----- WORKING DATA
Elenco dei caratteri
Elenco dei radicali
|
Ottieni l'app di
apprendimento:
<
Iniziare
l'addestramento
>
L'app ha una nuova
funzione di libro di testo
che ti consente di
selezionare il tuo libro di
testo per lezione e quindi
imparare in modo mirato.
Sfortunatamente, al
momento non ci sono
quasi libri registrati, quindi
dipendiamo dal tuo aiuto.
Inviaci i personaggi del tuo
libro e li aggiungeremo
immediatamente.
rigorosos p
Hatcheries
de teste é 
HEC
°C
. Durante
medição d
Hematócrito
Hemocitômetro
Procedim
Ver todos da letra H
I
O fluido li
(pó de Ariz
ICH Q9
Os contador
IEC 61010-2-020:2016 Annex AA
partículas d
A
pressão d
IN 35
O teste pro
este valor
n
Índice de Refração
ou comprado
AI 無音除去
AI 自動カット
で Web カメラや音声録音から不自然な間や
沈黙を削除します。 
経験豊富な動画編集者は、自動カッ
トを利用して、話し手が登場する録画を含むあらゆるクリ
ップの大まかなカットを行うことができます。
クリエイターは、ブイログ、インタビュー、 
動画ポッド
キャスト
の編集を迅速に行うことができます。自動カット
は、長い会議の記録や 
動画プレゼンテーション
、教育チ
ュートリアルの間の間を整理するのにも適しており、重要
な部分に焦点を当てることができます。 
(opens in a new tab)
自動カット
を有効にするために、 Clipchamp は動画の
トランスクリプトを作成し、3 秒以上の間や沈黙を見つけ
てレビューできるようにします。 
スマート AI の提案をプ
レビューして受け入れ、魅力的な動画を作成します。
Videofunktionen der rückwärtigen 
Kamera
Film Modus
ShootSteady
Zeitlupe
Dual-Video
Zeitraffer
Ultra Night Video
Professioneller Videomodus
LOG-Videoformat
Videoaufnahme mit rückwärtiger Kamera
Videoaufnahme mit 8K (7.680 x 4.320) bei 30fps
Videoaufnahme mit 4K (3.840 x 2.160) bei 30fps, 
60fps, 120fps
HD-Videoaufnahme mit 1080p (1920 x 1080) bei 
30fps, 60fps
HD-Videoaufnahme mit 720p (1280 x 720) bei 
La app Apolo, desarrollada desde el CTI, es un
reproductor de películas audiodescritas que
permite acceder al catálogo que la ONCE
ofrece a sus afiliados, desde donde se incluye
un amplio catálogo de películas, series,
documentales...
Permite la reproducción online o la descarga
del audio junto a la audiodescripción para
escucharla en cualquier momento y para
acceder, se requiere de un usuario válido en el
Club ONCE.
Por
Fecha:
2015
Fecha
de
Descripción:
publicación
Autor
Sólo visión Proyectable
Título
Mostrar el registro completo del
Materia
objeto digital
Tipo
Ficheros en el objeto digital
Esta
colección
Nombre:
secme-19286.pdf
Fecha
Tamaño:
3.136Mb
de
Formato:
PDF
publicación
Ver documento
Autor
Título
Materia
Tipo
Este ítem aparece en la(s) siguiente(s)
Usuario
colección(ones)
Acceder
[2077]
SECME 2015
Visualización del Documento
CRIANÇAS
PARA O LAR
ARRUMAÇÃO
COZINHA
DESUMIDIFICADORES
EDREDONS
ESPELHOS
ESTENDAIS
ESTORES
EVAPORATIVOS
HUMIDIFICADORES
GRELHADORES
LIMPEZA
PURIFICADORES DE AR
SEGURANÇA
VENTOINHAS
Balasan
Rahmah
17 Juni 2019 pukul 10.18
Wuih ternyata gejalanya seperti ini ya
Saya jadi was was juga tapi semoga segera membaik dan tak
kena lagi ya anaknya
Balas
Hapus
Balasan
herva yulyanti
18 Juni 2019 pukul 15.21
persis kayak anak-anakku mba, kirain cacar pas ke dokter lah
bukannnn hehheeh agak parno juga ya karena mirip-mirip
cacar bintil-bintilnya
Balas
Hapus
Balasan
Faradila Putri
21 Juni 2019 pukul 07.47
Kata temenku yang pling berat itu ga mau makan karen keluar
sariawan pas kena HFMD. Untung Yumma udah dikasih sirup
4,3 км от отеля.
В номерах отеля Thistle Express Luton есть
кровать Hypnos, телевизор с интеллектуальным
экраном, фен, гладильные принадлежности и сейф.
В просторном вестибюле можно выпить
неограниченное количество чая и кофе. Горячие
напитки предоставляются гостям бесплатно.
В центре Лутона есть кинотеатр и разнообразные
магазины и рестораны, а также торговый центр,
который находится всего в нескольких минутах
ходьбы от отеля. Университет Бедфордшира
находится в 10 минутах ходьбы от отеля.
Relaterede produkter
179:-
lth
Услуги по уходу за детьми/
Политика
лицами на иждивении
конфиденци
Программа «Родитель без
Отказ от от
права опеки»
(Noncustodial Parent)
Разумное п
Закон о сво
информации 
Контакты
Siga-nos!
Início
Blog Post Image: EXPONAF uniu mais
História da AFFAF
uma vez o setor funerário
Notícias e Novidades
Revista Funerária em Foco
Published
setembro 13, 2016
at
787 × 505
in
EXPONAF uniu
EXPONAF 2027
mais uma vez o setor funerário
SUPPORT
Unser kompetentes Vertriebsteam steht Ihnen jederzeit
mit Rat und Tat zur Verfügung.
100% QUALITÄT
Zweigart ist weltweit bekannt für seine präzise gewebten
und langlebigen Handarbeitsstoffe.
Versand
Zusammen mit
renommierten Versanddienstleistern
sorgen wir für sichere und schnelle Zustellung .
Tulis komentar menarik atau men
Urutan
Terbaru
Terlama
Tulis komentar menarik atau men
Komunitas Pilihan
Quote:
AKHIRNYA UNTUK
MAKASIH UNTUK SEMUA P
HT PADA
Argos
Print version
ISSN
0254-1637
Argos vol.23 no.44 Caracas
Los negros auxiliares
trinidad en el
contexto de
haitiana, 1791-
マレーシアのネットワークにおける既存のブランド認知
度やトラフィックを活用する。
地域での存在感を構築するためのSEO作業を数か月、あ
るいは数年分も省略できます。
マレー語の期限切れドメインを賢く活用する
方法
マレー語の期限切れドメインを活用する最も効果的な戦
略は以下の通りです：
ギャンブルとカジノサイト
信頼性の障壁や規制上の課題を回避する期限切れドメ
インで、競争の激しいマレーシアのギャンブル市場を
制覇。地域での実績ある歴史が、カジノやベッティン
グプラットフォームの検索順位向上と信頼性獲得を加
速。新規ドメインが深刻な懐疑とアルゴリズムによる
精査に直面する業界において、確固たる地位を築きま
----------
__ABOUT THIS TASK__. Lines from the records above that hold "ONCE" are the ones to list.

__COMPLETED EXERCISE__.
permite acceder al catálogo que la ONCE
Club ONCE.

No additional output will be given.